Kindly suggest; how can i achieve same?
Upvotes: 0
Views: 874
Reputation: 166
You can do it as follows (assume that there is no comma in values as you said).
one-line:
awk -F, 'NR>1 {author[$1]=0; content[NR]=$4} END {for (a in author) {for (c in content) {count[a]+=gsub(a,"",content[c])} print a, count[a]}}' file
expanded:
awk -F, ' NR>1 { author[$1]=0; content[NR]=$4 } END { for (a in author) { for (c in content) { count[a] += gsub(a,"",content[c]) } print a, count[a] } }' file
How it works
read file with a comma separator -F,
and skip the first line NR>1
awk -F, 'NR>1
store the first column in array author
as the key - so every unique value will be stored once. Store the content in array content
with the key equal of line number NR
- this results of storing content from every line.
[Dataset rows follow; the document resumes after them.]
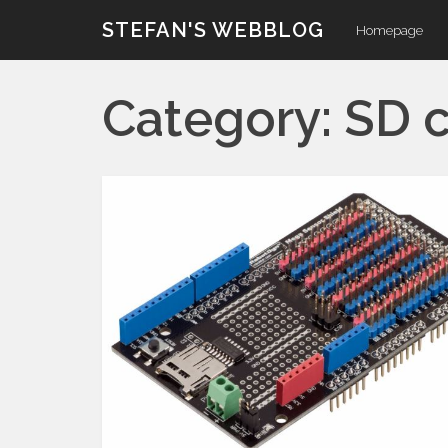
Skip
STEFAN'S WEBBLOG
Homepage
to
content
Category:
SD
{ author[$1]=0; content[NR]=$4 }
at the end iterate by every unique author for (a in author)
and foreach author iterate by content for (c in content)
and increase number of occurences of author in content for specific author count[a]+=gsub(a,"",content[c])
.
If it is counted for specific author
, then print results print a, count[a]
.
END { for (a in author) { for (c in content) { count[a]+=gsub(a,"",content[c]) } print a, count[a] } }' file
Output
_angelsuman 1
anukshp 0
Upvotes: 1
Reputation: 185053
Using perl :
use Text::CSV;
my $col = 4; // 4th column
my $count = 0;
my @rows;
my $csv = Text::CSV->new ( { binary => 1 } ) # should set binary attribute.
or die "Cannot use CSV: ".Text::CSV->error_diag ();
open my $fh, "<:encoding(utf8)", "/tmp/test.csv" or die "test.csv: $!";
while ( my $row = $csv->getline( $fh ) ) {
if ($row->[$col -1] eq 'author') {
$count++;
}
}
$csv->eof or $csv->error_diag();
close $fh;
print "There's $count occurences of 'author'\n";
There's 1 occurences of 'author'
This is a proper parsing with a perl module.
Replace /tmp/test.csv
by your own file
Upvotes: 1